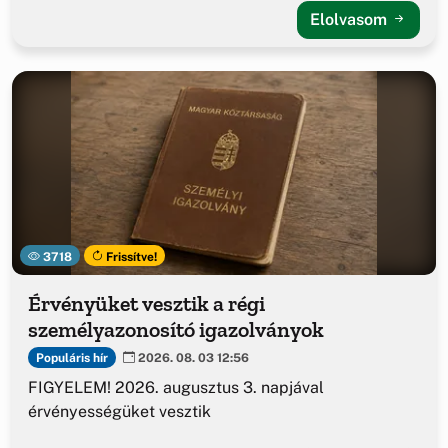
Elolvasom
3718
Frissítve!
Érvényüket vesztik a régi
személyazonosító igazolványok
Populáris hír
2026. 08. 03 12:56
FIGYELEM! 2026. augusztus 3. napjával
érvényességüket vesztik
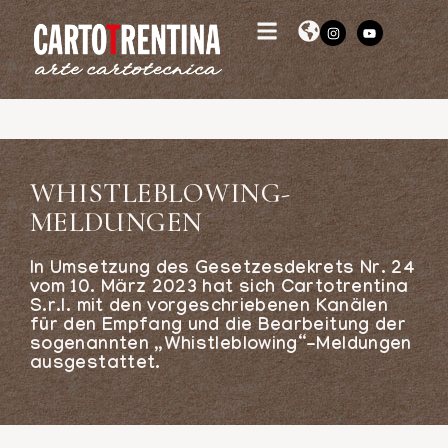
WHISTLEBLOWING-
MELDUNGEN
In Umsetzung des Gesetzesdekrets Nr. 24
vom 10. März 2023 hat sich Cartotrentina
S.r.l. mit den vorgeschriebenen Kanälen
für den Empfang und die Bearbeitung der
sogenannten „Whistleblowing“-Meldungen
ausgestattet.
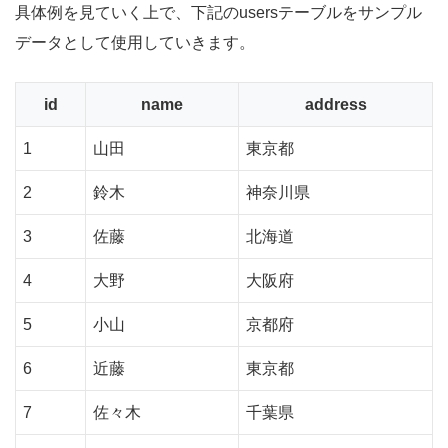
具体例を見ていく上で、下記のusersテーブルをサンプル
データとして使用していきます。
id
name
address
1
山田
東京都
2
鈴木
神奈川県
3
佐藤
北海道
4
大野
大阪府
5
小山
京都府
6
近藤
東京都
7
佐々木
千葉県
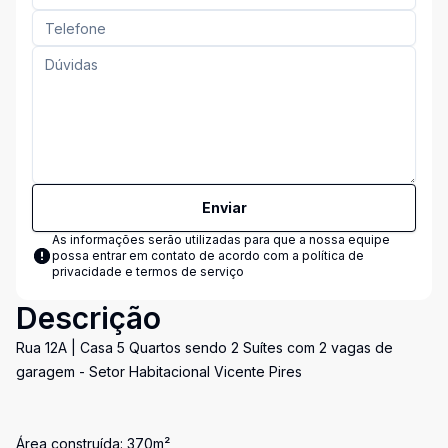
Enviar
As informações serão utilizadas para que a nossa equipe
possa entrar em contato de acordo com a
política de
privacidade e termos de serviço
Descrição
Rua 12A | Casa 5 Quartos sendo 2 Suítes com 2 vagas de
garagem - Setor Habitacional Vicente Pires
Área construída: 370m²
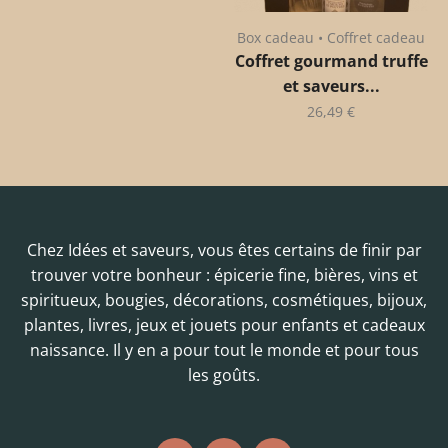
Box cadeau • Coffret cadeau
Coffret gourmand truffe
et saveurs...
26,49
€
Chez Idées et saveurs, vous êtes certains de finir par
trouver votre bonheur : épicerie fine, bières, vins et
spiritueux, bougies, décorations, cosmétiques, bijoux,
plantes, livres, jeux et jouets pour enfants et cadeaux
naissance. Il y en a pour tout le monde et pour tous
les goûts.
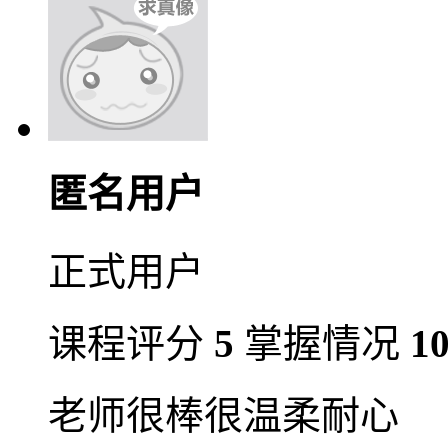
匿名用户
正式用户
课程评分
5
掌握情况
1
老师很棒很温柔耐心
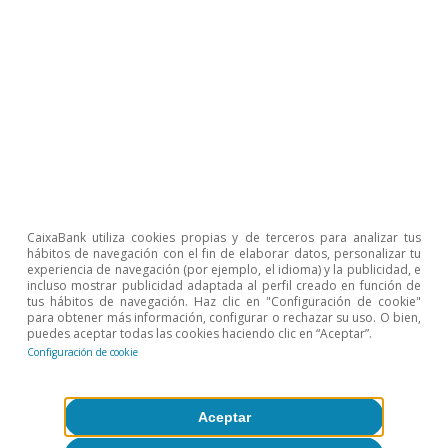
CaixaBank utiliza cookies propias y de terceros para analizar tus
hábitos de navegación con el fin de elaborar datos, personalizar tu
experiencia de navegación (por ejemplo, el idioma) y la publicidad, e
incluso mostrar publicidad adaptada al perfil creado en función de
tus hábitos de navegación. Haz clic en "Configuración de cookie"
para obtener más información, configurar o rechazar su uso. O bien,
Agroalimentario
puedes aceptar todas las cookies haciendo clic en “Aceptar”.
Configuración de cookie
El sector agroalimentario español toma
impulso en 2025 tras superar los
Aceptar
desafíos recientes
- - - -
Set down the data exactly as it appears, without any images.

#### Solution to this problem:
Elolvasom
3718
Frissítve!
Érvényüket vesztik a régi
személyazonosító igazolványok
Populáris hír
2026. 08. 03 12:56
FIGYELEM! 2026. augusztus 3. napjával
érvényességüket vesztik
WHISTLEBLOWING-
MELDUNGEN
In Umsetzung des Gesetzesdekrets Nr. 24
vom 10. März 2023 hat sich Cartotrentina
S.r.l. mit den vorgeschriebenen Kanälen
für den Empfang und die Bearbeitung der
sogenannten „Whistleblowing“-Meldungen
ausgestattet.
具体例を見ていく上で、下記のusersテーブルをサンプル
データとして使用していきます。
id
name
address
1
山田
東京都
2
鈴木
神奈川県
3
佐藤
北海道
4
大野
大阪府
5
小山
京都府
6
近藤
東京都
7
佐々木
千葉県
Enviar
As informações serão utilizadas para que a nossa equipe
possa entrar em contato de acordo com a
política de
privacidade e termos de serviço
Descrição
Rua 12A | Casa 5 Quartos sendo 2 Suítes com 2 vagas de
garagem - Setor Habitacional Vicente Pires
Área construída: 370m²
Box cadeau • Coffret cadeau
Coffret gourmand truffe
et saveurs...
26,49
€
Chez Idées et saveurs, vous êtes certains de finir par
trouver votre bonheur : épicerie fine, bières, vins et
spiritueux, bougies, décorations, cosmétiques, bijoux,
plantes, livres, jeux et jouets pour enfants et cadeaux
naissance. Il y en a pour tout le monde et pour tous
les goûts.
匿名用户
正式用户
课程评分
5
掌握情况
1
老师很棒很温柔耐心
CaixaBank utiliza cookies propias y de terceros para analizar tus
hábitos de navegación con el fin de elaborar datos, personalizar tu
experiencia de navegación (por ejemplo, el idioma) y la publicidad, e
incluso mostrar publicidad adaptada al perfil creado en función de
tus hábitos de navegación. Haz clic en "Configuración de cookie"
para obtener más información, configurar o rechazar su uso. O bien,
Agroalimentario
puedes aceptar todas las cookies haciendo clic en “Aceptar”.
Configuración de cookie
El sector agroalimentario español toma
impulso en 2025 tras superar los
Aceptar
desafíos recientes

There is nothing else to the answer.